They both heard the scream. Her Daddy turned around in his chair and gazed across the street. Collette ran up to look. “Stay right here.” He set the paper down with his pack of cigarettes to hold it. “Don’t wander off.” After waiting for a car to pass, he started across the street. One of the boys held onto the arms of the girl a little too tightly, Collette thought, while another held the bottle to her mouth. The boys let go when they glimpsed her Daddy marching over there.
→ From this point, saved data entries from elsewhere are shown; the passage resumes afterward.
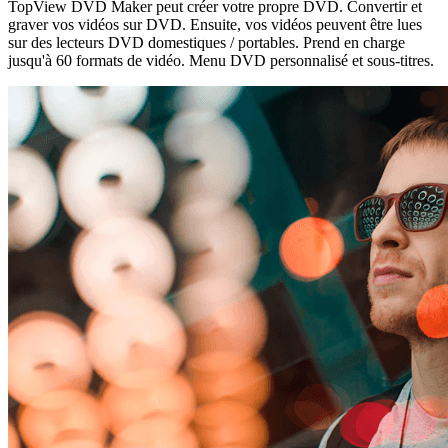
TopView DVD Maker peut créer votre propre DVD. Convertir et
graver vos vidéos sur DVD. Ensuite, vos vidéos peuvent être lues
sur des lecteurs DVD domestiques / portables. Prend en charge
jusqu'à 60 formats de vidéo. Menu DVD personnalisé et sous-titres.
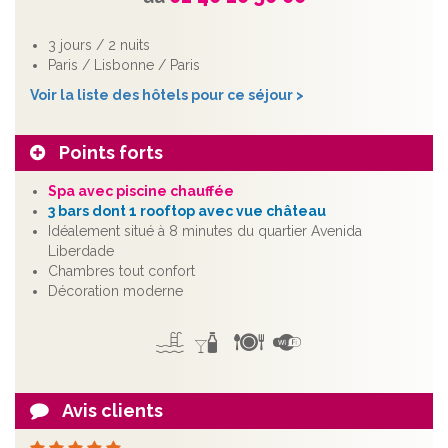
3 jours / 2 nuits
Paris / Lisbonne / Paris
Voir la liste des hôtels pour ce séjour >
Points forts
Spa avec piscine chauffée
3 bars dont 1 rooftop avec vue château
Idéalement situé à 8 minutes du quartier Avenida
Liberdade
Chambres tout confort
Décoration moderne
Avis clients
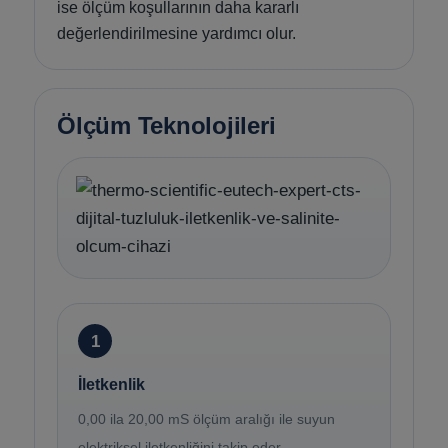
ise ölçüm koşullarının daha kararlı
değerlendirilmesine yardımcı olur.
Ölçüm Teknolojileri
1
İletkenlik
0,00 ila 20,00 mS ölçüm aralığı ile suyun
elektriksel iletkenliğini takip eder.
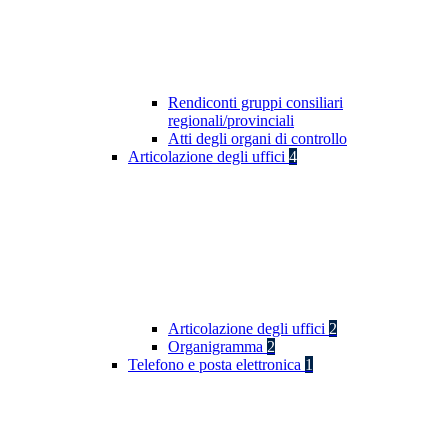
Rendiconti gruppi consiliari
regionali/provinciali
Atti degli organi di controllo
Articolazione degli uffici
4
Articolazione degli uffici
2
Organigramma
2
Telefono e posta elettronica
1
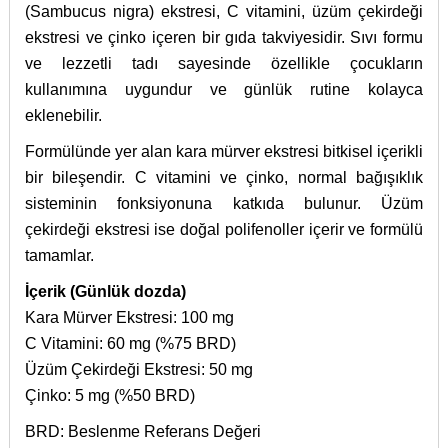
(Sambucus nigra) ekstresi, C vitamini, üzüm çekirdeği
ekstresi ve çinko içeren bir gıda takviyesidir. Sıvı formu
ve lezzetli tadı sayesinde özellikle çocukların
kullanımına uygundur ve günlük rutine kolayca
eklenebilir.
Formülünde yer alan kara mürver ekstresi bitkisel içerikli
bir bileşendir. C vitamini ve çinko, normal bağışıklık
sisteminin fonksiyonuna katkıda bulunur. Üzüm
çekirdeği ekstresi ise doğal polifenoller içerir ve formülü
tamamlar.
İçerik (Günlük dozda)
Kara Mürver Ekstresi: 100 mg
C Vitamini: 60 mg (%75 BRD)
Üzüm Çekirdeği Ekstresi: 50 mg
Çinko: 5 mg (%50 BRD)
BRD: Beslenme Referans Değeri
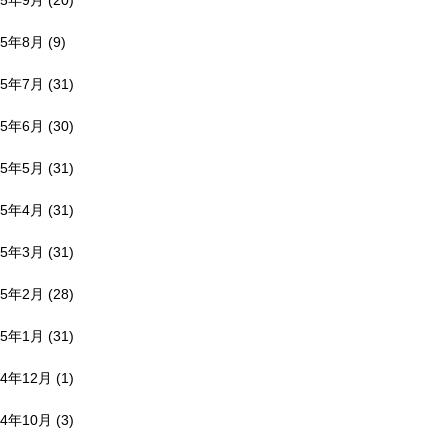
25年9月
(20)
25年8月
(9)
25年7月
(31)
25年6月
(30)
25年5月
(31)
25年4月
(31)
25年3月
(31)
25年2月
(28)
25年1月
(31)
24年12月
(1)
24年10月
(3)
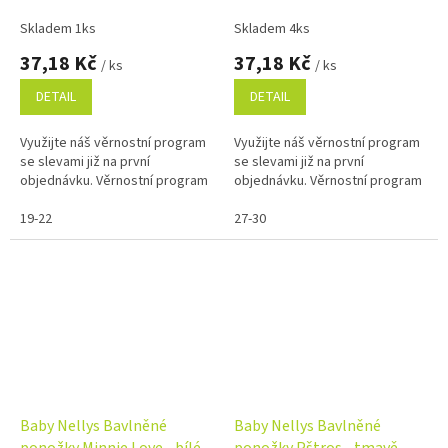
Skladem 1ks
Skladem 4ks
37,18 Kč
37,18 Kč
/ ks
/ ks
DETAIL
DETAIL
Využijte náš věrnostní program
Využijte náš věrnostní program
se slevami již na první
se slevami již na první
objednávku. Věrnostní program
objednávku. Věrnostní program
19-22
27-30
Baby Nellys Bavlněné
Baby Nellys Bavlněné
ponožky Minnie Love - bílé
ponožky Pštros - tmavě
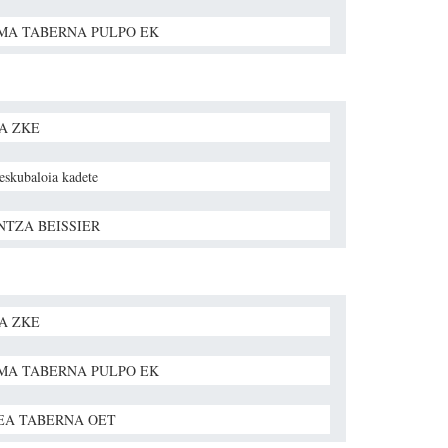
A TABERNA PULPO EK
A ZKE
 eskubaloia kadete
NTZA BEISSIER
A ZKE
A TABERNA PULPO EK
EA TABERNA OET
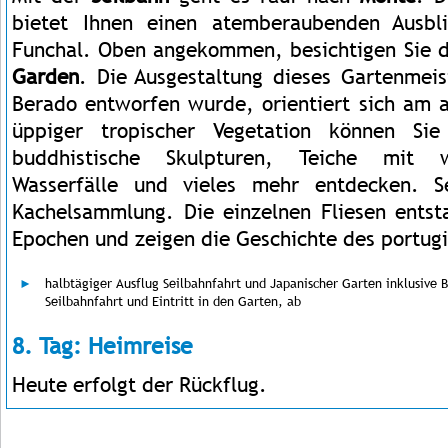
bietet Ihnen einen atemberaubenden Ausbl
Funchal. Oben angekommen, besichtigen Sie 
Garden
. Die Ausgestaltung dieses Gartenmei
Berado entworfen wurde, orientiert sich am a
üppiger tropischer Vegetation können Sie
buddhistische Skulpturen, Teiche mit we
Wasserfälle und vieles mehr entdecken. S
Kachelsammlung. Die einzelnen Fliesen ents
Epochen und zeigen die Geschichte des portug
halbtägiger Ausflug Seilbahnfahrt und Japanischer Garten inklusive B
Seilbahnfahrt und Eintritt in den Garten, ab
8. Tag: Heimreise
Heute erfolgt der Rückflug.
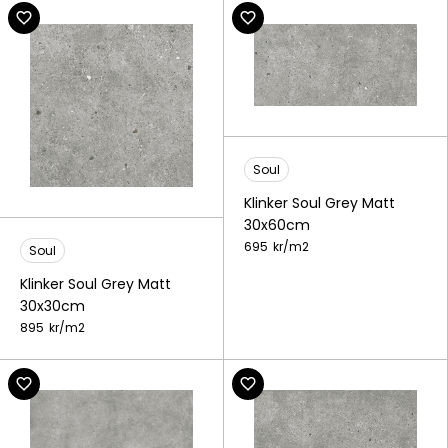
Soul
Klinker Soul Grey Matt
30x60cm
695
kr/
m2
Soul
Klinker Soul Grey Matt
30x30cm
895
kr/
m2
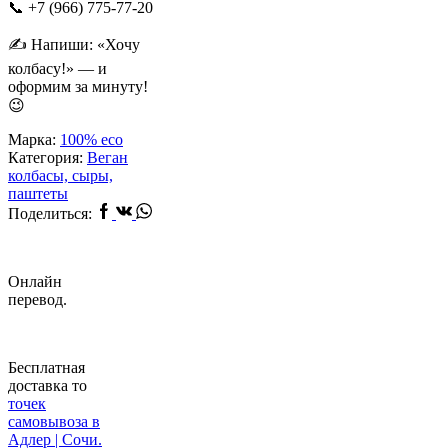
📞 +7 (966) 775-77-20
✍️ Напиши: «Хочу
колбасу!» — и
оформим за минуту!
😉
Марка:
100% eco
Категория:
Веган
колбасы, сыры,
паштеты
Facebook
Vk
Whatsapp
Поделиться:
Онлайн
перевод.
Бесплатная
доставка то
точек
самовывоза в
Адлер | Сочи.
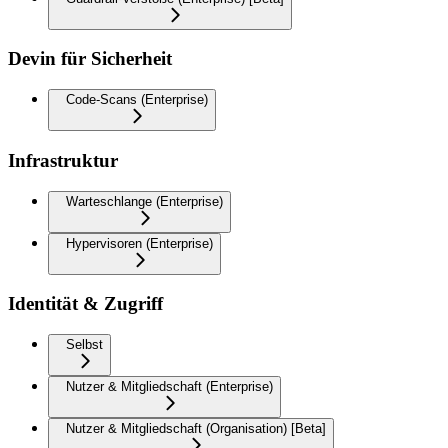
Devin für Sicherheit
Code-Scans (Enterprise)
Infrastruktur
Warteschlange (Enterprise)
Hypervisoren (Enterprise)
Identität & Zugriff
Selbst
Nutzer & Mitgliedschaft (Enterprise)
Nutzer & Mitgliedschaft (Organisation) [Beta]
Collette heard a sound behind her and turned to see another mullet jump, one...two...three....She wandered down towards it as she counted, three...... It disappeared for a few seconds, then it came up again. She looked over at her Daddy to tell him, but he was talking to the group of kids. Could it be the same mullet, jumping over and over again, she wondered? It stopped and so did she, then again, one.....two....and Collette went down two more steps. Three more times the mullet jumped, this time a further distance out. By the time he disappeared for good, she felt the water splashing her feet in her pink flip-flops. The hairy green steps sat only inches away from her feet; the step she was on being mostly dry and free of moss. Three steps were visible, each one less and less so as they extended underneath the murky lake. The water felt cool on her feet. She glanced up; her Daddy had not returned, and she reached down to remove her flip-flops, dipping her toes onto the green step below, rubbing them in the silky mass. Again she shivered at the touch of it, slimy and forbidden, but cool and soft too. Her bottom touched the step behind her and she leaned against the edge of it with her toes hanging over into the moss.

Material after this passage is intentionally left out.